=== EXERCISE MATERIAL ===
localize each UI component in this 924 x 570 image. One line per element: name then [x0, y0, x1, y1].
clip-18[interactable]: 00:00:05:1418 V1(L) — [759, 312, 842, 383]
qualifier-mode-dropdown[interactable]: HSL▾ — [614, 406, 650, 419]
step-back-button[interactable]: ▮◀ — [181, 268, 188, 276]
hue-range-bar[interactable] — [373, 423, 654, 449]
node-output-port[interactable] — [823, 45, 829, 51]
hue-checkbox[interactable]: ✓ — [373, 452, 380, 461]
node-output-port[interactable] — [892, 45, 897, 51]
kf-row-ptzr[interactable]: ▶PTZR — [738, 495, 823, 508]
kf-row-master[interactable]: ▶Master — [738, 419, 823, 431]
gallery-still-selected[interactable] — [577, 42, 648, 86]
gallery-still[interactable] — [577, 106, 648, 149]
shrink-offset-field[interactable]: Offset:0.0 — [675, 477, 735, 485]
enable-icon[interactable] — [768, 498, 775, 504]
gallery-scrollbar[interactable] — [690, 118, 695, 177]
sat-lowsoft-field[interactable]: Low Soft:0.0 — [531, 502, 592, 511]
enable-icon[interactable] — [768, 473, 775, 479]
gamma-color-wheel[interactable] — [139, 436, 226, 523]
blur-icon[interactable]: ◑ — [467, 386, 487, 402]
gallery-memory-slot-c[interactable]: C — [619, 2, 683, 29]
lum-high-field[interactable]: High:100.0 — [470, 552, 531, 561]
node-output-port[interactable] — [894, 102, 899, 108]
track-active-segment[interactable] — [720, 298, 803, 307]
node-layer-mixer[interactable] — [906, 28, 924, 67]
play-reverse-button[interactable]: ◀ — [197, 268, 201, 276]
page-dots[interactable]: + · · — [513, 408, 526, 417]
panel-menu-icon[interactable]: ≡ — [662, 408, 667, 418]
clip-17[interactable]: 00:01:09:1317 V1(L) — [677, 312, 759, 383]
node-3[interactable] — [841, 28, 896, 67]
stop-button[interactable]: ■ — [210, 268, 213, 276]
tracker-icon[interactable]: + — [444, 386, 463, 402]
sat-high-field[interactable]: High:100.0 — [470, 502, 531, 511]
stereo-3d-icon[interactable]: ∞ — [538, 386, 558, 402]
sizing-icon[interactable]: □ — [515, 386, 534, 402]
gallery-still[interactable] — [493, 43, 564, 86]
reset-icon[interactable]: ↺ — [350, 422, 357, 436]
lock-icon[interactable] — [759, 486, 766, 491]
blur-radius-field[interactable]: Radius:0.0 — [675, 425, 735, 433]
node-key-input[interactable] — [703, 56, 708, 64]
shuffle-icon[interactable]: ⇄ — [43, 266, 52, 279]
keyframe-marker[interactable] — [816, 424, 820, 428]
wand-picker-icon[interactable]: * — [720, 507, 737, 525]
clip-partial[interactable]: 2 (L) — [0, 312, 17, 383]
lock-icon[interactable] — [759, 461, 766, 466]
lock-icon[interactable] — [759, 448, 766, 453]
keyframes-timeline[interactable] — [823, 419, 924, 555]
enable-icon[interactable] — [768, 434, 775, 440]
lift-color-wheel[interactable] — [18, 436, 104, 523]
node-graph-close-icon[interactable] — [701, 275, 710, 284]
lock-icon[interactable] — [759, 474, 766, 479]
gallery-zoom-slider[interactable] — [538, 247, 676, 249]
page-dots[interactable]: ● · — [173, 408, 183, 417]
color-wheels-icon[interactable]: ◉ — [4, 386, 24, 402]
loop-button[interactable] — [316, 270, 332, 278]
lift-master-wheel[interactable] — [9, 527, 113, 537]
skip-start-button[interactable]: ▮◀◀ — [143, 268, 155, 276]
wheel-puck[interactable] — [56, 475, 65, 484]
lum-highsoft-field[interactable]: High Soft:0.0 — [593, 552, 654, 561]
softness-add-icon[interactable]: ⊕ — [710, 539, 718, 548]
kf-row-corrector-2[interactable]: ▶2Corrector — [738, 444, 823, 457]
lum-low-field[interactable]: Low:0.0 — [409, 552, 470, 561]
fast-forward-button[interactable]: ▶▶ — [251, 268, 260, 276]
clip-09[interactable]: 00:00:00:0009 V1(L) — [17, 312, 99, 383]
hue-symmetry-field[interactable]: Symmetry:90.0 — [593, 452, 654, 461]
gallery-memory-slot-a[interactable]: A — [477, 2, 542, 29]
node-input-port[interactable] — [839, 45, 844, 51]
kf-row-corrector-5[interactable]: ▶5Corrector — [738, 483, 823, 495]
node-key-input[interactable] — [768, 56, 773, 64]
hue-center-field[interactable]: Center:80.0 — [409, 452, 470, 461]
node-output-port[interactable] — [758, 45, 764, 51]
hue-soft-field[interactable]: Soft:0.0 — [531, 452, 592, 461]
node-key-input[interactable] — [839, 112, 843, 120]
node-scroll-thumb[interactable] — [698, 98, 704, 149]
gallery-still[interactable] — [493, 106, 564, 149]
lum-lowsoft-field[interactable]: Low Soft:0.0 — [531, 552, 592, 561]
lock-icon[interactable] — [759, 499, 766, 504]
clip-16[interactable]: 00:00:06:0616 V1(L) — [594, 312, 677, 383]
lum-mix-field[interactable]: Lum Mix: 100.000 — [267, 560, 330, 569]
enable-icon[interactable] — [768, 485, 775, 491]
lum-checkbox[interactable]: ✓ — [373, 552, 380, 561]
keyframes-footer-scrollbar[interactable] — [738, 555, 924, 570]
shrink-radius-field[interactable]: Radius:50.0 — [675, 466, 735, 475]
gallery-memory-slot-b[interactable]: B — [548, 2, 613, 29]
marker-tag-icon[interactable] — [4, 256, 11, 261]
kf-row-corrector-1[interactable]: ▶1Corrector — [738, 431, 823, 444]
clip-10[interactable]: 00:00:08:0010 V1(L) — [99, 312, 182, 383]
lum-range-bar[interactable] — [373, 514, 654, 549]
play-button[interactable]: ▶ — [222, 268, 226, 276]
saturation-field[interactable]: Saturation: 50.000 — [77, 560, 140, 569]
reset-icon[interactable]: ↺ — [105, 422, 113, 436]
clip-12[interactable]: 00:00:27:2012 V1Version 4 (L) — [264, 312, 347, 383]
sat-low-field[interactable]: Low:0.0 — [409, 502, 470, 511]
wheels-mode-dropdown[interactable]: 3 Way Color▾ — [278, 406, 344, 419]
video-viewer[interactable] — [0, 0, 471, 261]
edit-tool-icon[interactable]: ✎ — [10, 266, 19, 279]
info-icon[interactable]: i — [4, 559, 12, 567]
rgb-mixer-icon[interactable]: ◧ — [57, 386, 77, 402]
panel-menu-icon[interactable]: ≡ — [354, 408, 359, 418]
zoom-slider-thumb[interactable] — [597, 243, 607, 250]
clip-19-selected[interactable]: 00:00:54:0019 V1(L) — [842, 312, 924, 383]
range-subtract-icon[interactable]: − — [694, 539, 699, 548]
===
* [PROBLEM TO WORK ON]:
No line may be skipped. Transcribe the listing above exactly.

* [ANSWER AREA]:
localize each UI component in this 924 x 570 image. One line per element: name then [x0, y0, x1, y1].
clip-18[interactable]: 00:00:05:1418 V1(L) — [759, 312, 842, 383]
qualifier-mode-dropdown[interactable]: HSL▾ — [614, 406, 650, 419]
step-back-button[interactable]: ▮◀ — [181, 268, 188, 276]
hue-range-bar[interactable] — [373, 423, 654, 449]
node-output-port[interactable] — [823, 45, 829, 51]
hue-checkbox[interactable]: ✓ — [373, 452, 380, 461]
node-output-port[interactable] — [892, 45, 897, 51]
kf-row-ptzr[interactable]: ▶PTZR — [738, 495, 823, 508]
kf-row-master[interactable]: ▶Master — [738, 419, 823, 431]
gallery-still-selected[interactable] — [577, 42, 648, 86]
gallery-still[interactable] — [577, 106, 648, 149]
shrink-offset-field[interactable]: Offset:0.0 — [675, 477, 735, 485]
enable-icon[interactable] — [768, 498, 775, 504]
gallery-scrollbar[interactable] — [690, 118, 695, 177]
sat-lowsoft-field[interactable]: Low Soft:0.0 — [531, 502, 592, 511]
enable-icon[interactable] — [768, 473, 775, 479]
gamma-color-wheel[interactable] — [139, 436, 226, 523]
blur-icon[interactable]: ◑ — [467, 386, 487, 402]
gallery-memory-slot-c[interactable]: C — [619, 2, 683, 29]
lum-high-field[interactable]: High:100.0 — [470, 552, 531, 561]
node-output-port[interactable] — [894, 102, 899, 108]
track-active-segment[interactable] — [720, 298, 803, 307]
node-layer-mixer[interactable] — [906, 28, 924, 67]
play-reverse-button[interactable]: ◀ — [197, 268, 201, 276]
page-dots[interactable]: + · · — [513, 408, 526, 417]
panel-menu-icon[interactable]: ≡ — [662, 408, 667, 418]
clip-17[interactable]: 00:01:09:1317 V1(L) — [677, 312, 759, 383]
node-3[interactable] — [841, 28, 896, 67]
stop-button[interactable]: ■ — [210, 268, 213, 276]
tracker-icon[interactable]: + — [444, 386, 463, 402]
sat-high-field[interactable]: High:100.0 — [470, 502, 531, 511]
stereo-3d-icon[interactable]: ∞ — [538, 386, 558, 402]
sizing-icon[interactable]: □ — [515, 386, 534, 402]
gallery-still[interactable] — [493, 43, 564, 86]
reset-icon[interactable]: ↺ — [350, 422, 357, 436]
lock-icon[interactable] — [759, 486, 766, 491]
blur-radius-field[interactable]: Radius:0.0 — [675, 425, 735, 433]
node-key-input[interactable] — [703, 56, 708, 64]
shuffle-icon[interactable]: ⇄ — [43, 266, 52, 279]
keyframe-marker[interactable] — [816, 424, 820, 428]
wand-picker-icon[interactable]: * — [720, 507, 737, 525]
clip-partial[interactable]: 2 (L) — [0, 312, 17, 383]
lock-icon[interactable] — [759, 461, 766, 466]
lock-icon[interactable] — [759, 448, 766, 453]
keyframes-timeline[interactable] — [823, 419, 924, 555]
enable-icon[interactable] — [768, 434, 775, 440]
lift-color-wheel[interactable] — [18, 436, 104, 523]
node-graph-close-icon[interactable] — [701, 275, 710, 284]
lock-icon[interactable] — [759, 474, 766, 479]
gallery-zoom-slider[interactable] — [538, 247, 676, 249]
page-dots[interactable]: ● · — [173, 408, 183, 417]
color-wheels-icon[interactable]: ◉ — [4, 386, 24, 402]
loop-button[interactable] — [316, 270, 332, 278]
lift-master-wheel[interactable] — [9, 527, 113, 537]
skip-start-button[interactable]: ▮◀◀ — [143, 268, 155, 276]
wheel-puck[interactable] — [56, 475, 65, 484]
lum-highsoft-field[interactable]: High Soft:0.0 — [593, 552, 654, 561]
softness-add-icon[interactable]: ⊕ — [710, 539, 718, 548]
kf-row-corrector-2[interactable]: ▶2Corrector — [738, 444, 823, 457]
lum-low-field[interactable]: Low:0.0 — [409, 552, 470, 561]
fast-forward-button[interactable]: ▶▶ — [251, 268, 260, 276]
clip-09[interactable]: 00:00:00:0009 V1(L) — [17, 312, 99, 383]
hue-symmetry-field[interactable]: Symmetry:90.0 — [593, 452, 654, 461]
gallery-memory-slot-a[interactable]: A — [477, 2, 542, 29]
node-input-port[interactable] — [839, 45, 844, 51]
kf-row-corrector-5[interactable]: ▶5Corrector — [738, 483, 823, 495]
node-key-input[interactable] — [768, 56, 773, 64]
hue-center-field[interactable]: Center:80.0 — [409, 452, 470, 461]
node-output-port[interactable] — [758, 45, 764, 51]
hue-soft-field[interactable]: Soft:0.0 — [531, 452, 592, 461]
node-key-input[interactable] — [839, 112, 843, 120]
node-scroll-thumb[interactable] — [698, 98, 704, 149]
gallery-still[interactable] — [493, 106, 564, 149]
lum-lowsoft-field[interactable]: Low Soft:0.0 — [531, 552, 592, 561]
lock-icon[interactable] — [759, 499, 766, 504]
clip-16[interactable]: 00:00:06:0616 V1(L) — [594, 312, 677, 383]
lum-mix-field[interactable]: Lum Mix: 100.000 — [267, 560, 330, 569]
enable-icon[interactable] — [768, 485, 775, 491]
lum-checkbox[interactable]: ✓ — [373, 552, 380, 561]
keyframes-footer-scrollbar[interactable] — [738, 555, 924, 570]
shrink-radius-field[interactable]: Radius:50.0 — [675, 466, 735, 475]
gallery-memory-slot-b[interactable]: B — [548, 2, 613, 29]
marker-tag-icon[interactable] — [4, 256, 11, 261]
kf-row-corrector-1[interactable]: ▶1Corrector — [738, 431, 823, 444]
clip-10[interactable]: 00:00:08:0010 V1(L) — [99, 312, 182, 383]
lum-range-bar[interactable] — [373, 514, 654, 549]
play-button[interactable]: ▶ — [222, 268, 226, 276]
saturation-field[interactable]: Saturation: 50.000 — [77, 560, 140, 569]
reset-icon[interactable]: ↺ — [105, 422, 113, 436]
clip-12[interactable]: 00:00:27:2012 V1Version 4 (L) — [264, 312, 347, 383]
sat-low-field[interactable]: Low:0.0 — [409, 502, 470, 511]
wheels-mode-dropdown[interactable]: 3 Way Color▾ — [278, 406, 344, 419]
video-viewer[interactable] — [0, 0, 471, 261]
edit-tool-icon[interactable]: ✎ — [10, 266, 19, 279]
info-icon[interactable]: i — [4, 559, 12, 567]
rgb-mixer-icon[interactable]: ◧ — [57, 386, 77, 402]
panel-menu-icon[interactable]: ≡ — [354, 408, 359, 418]
zoom-slider-thumb[interactable] — [597, 243, 607, 250]
clip-19-selected[interactable]: 00:00:54:0019 V1(L) — [842, 312, 924, 383]
range-subtract-icon[interactable]: − — [694, 539, 699, 548]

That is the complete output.